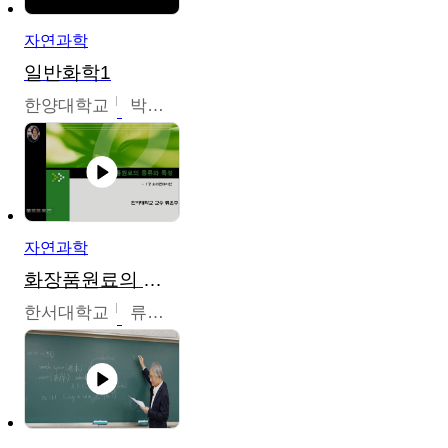
자연과학
일반화학1
한양대학교
박경호
자연과학
화장품원료의 종류와 특성
한서대학교
류은주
══════════
▸ **Exercise description**
The answer must be the full listing, word for word, with no images in it.

▸ **Exercise output**
자연과학
일반화학1
한양대학교
박경호
자연과학
화장품원료의 종류와 특성
한서대학교
류은주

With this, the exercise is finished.